Turning points from completed square
The completed square a(x + p)² + q reveals the turning point at (−p, q). For y = (x + 3)² − 8, the minimum point is (−3, −8). This is the quickest way to find the vertex of a parabola.
The quadratic formula
For any ax² + bx + c = 0, the solutions are x = (−b ± √(b² − 4ac)) ÷ 2a. Substitute a, b and c carefully, watching signs. The ± gives the two solutions. This method always works, even when factorising does not.
The discriminant
The discriminant b² − 4ac tells you how many real solutions there are: positive → two solutions, zero → one (repeated) solution, negative → no real solutions. You can use it without solving the whole equation.
Worked examples
Example 1: Completing the square
Write x² + 8x + 3 in completed-square form.
(x + 4)² − 16 + 3 = (x + 4)² − 13.
Example 2: Quadratic formula
Solve 2x² + 3x − 2 = 0.
x = (−3 ± √(9 + 16)) ÷ 4 = (−3 ± 5) ÷ 4, so x = ½ or x = −2.
Example 3: Discriminant
How many solutions does x² + 4x + 7 = 0 have?
b² − 4ac = 16 − 28 = −12 (negative), so no real solutions.
Common mistakes and how to avoid them
Forgetting to subtract (b/2)². You must subtract the square to keep the value unchanged.
Sign errors in the formula. Use brackets when substituting negative values.
Dropping the ±. A quadratic usually has two solutions.
Misreading the turning point. The x-coordinate is −p, not p.
Dividing only part by 2a. The whole numerator is divided by 2a.
Exam technique for Completing the Square and the Quadratic Formula
Halve the x-coefficient for the bracket, then subtract its square.
Use completed square for turning points and exact solutions.
Substitute carefully into the quadratic formula, using brackets.
Check the discriminant to know how many solutions to expect.
Leave answers in surd form when asked for exact values.
Quick revision summary
Completing the square rewrites x² + bx + c as (x + b/2)² − (b/2)² + c — halve the x-coefficient for the bracket, then subtract its square. This form solves equations by rearranging and square rooting (giving exact surd answers) and reveals the turning point at (−p, q) for a(x + p)² + q.
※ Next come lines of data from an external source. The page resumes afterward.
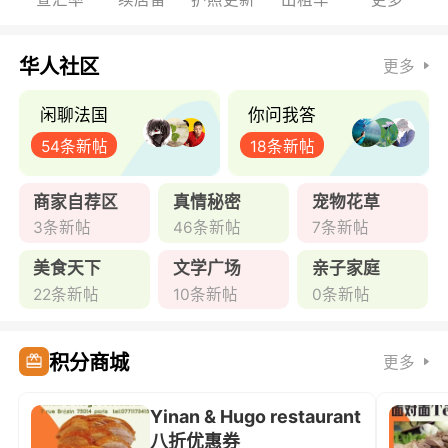
华人社区
更多
闲聊法国
你问我答
54条新帖
18条新帖
商家自荐区
真情秘密
宠物花草
3条新帖
46条新帖
7条新帖
美食天下
文学广场
亲子家庭
22条新帖
10条新帖
0条新帖
积分商城
更多
Yinan & Hugo restaurant
八折优惠券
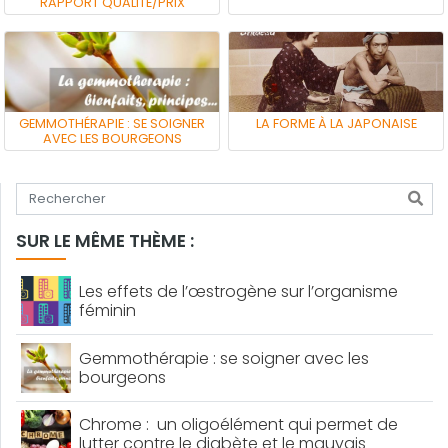
RAPPORT QUALITÉ/PRIX
GEMMOTHÉRAPIE : SE SOIGNER
LA FORME À LA JAPONAISE
AVEC LES BOURGEONS
Tapez votre recherche
SUR LE MÊME THÈME :
Les effets de l’œstrogène sur l’organisme
féminin
Gemmothérapie : se soigner avec les
bourgeons
Chrome : un oligoélément qui permet de
lutter contre le diabète et le mauvais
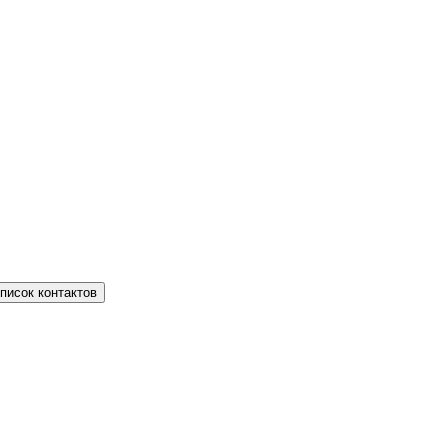
писок контактов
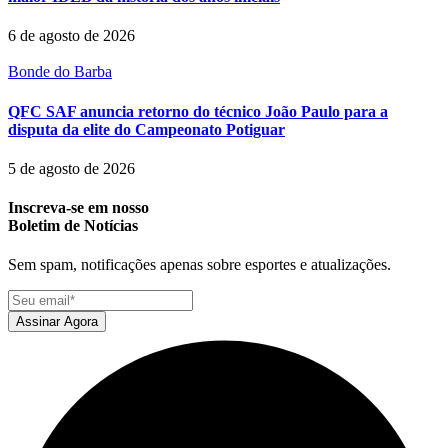
6 de agosto de 2026
Bonde do Barba
QFC SAF anuncia retorno do técnico João Paulo para a
disputa da elite do Campeonato Potiguar
5 de agosto de 2026
Inscreva-se em nosso
Boletim de Notícias
Sem spam, notificações apenas sobre esportes e atualizações.
Assinar Agora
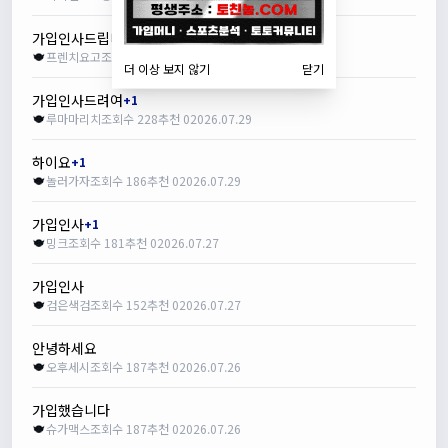
가입인사드립니다
+1
프렌치요고
조회수 213
추천 0
2026.07.29
더 이상 보지 않기
닫기
가입인사드려여
+1
루마마리치
조회수 228
추천 0
2026.07.29
하이요
+1
놀러가자
조회수 186
추천 0
2026.07.29
가입인사
+1
밍크
조회수 181
추천 0
2026.07.27
가입인사
검은색검
조회수 152
추천 0
2026.07.27
안녕하세요
오후세시
조회수 187
추천 0
2026.07.26
가입했습니다
슈가맥스
조회수 187
추천 0
2026.07.26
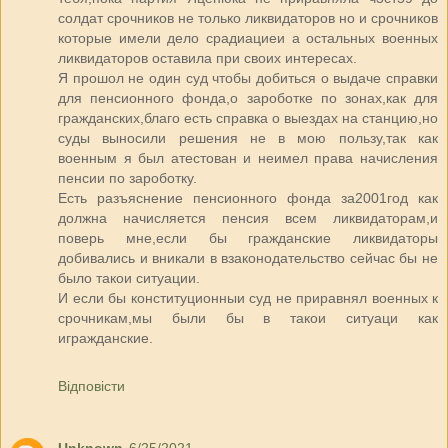
солдат срочников не только ликвидаторов но и срочников
которые имели дело срадиациеи а остальных военных
ликвидаторов оставила при своих интересах.
Я прошол не один суд чтобы добиться о выдаче справки
для пенсионного фонда,о зароботке по зонах,как для
гражданских,благо есть справка о выездах на станцию,но
суды выносили решения не в мою пользу,так как
военным я был атестован и неимел права начисления
пенсии по зароботку.
Есть разъяснение пенсионного фонда за2001год как
должна начисляется пенсия всем ликвидаторам,и
поверь мне,если бы гражданские ликвидаторы
добивались и вникали в взаконодательство сейчас бы не
было такои ситуации.
И если бы конституционныи суд не приравнял военных к
срочникам,мы были бы в такои ситуаци как
игражданские.
Відповісти
Unknown
6/25/2021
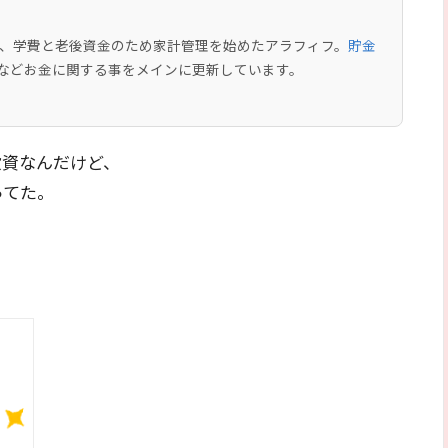
中で、学費と老後資金のため家計管理を始めたアラフィフ。
貯金
などお金に関する事をメインに更新しています。
投資なんだけど、
ってた。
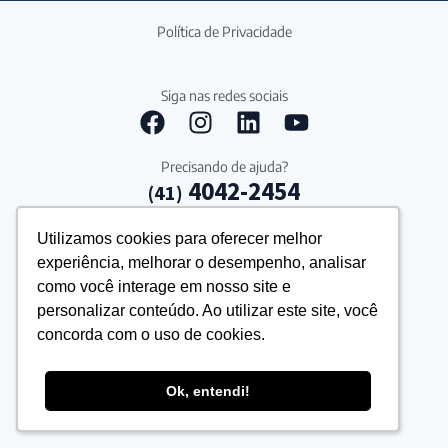
Política de Privacidade
Siga nas redes sociais
Precisando de ajuda?
4042-2454
(41)
Utilizamos cookies para oferecer melhor
Utilizamos cookies para oferecer melhor
experiência, melhorar o desempenho, analisar
experiência, melhorar o desempenho, analisar
como você interage em nosso site e
como você interage em nosso site e
personalizar conteúdo. Ao utilizar este site, você
personalizar conteúdo. Ao utilizar este site, você
concorda com o uso de cookies.
concorda com o uso de cookies.
Ok, entendi!
Ok, entendi!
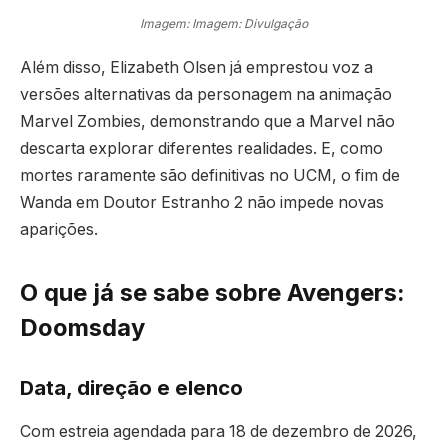
Imagem: Imagem: Divulgação
Além disso, Elizabeth Olsen já emprestou voz a
versões alternativas da personagem na animação
Marvel Zombies, demonstrando que a Marvel não
descarta explorar diferentes realidades. E, como
mortes raramente são definitivas no UCM, o fim de
Wanda em Doutor Estranho 2 não impede novas
aparições.
O que já se sabe sobre Avengers:
Doomsday
Data, direção e elenco
Com estreia agendada para 18 de dezembro de 2026,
The quadratic formula x = (−b ± √(b² − 4ac)) ÷ 2a solves any quadratic; substitute a, b and c carefully with brackets and keep the ± for two solutions. The discriminant b² − 4ac tells you the number of real solutions: positive gives two, zero gives one repeated, negative gives none. The common errors are forgetting to subtract (b/2)², sign slips in the formula, dropping the ±, and dividing only part of the numerator by 2a. Halve the coefficient for the square, use it for turning points and exact answers, substitute carefully into the formula, and check the discriminant.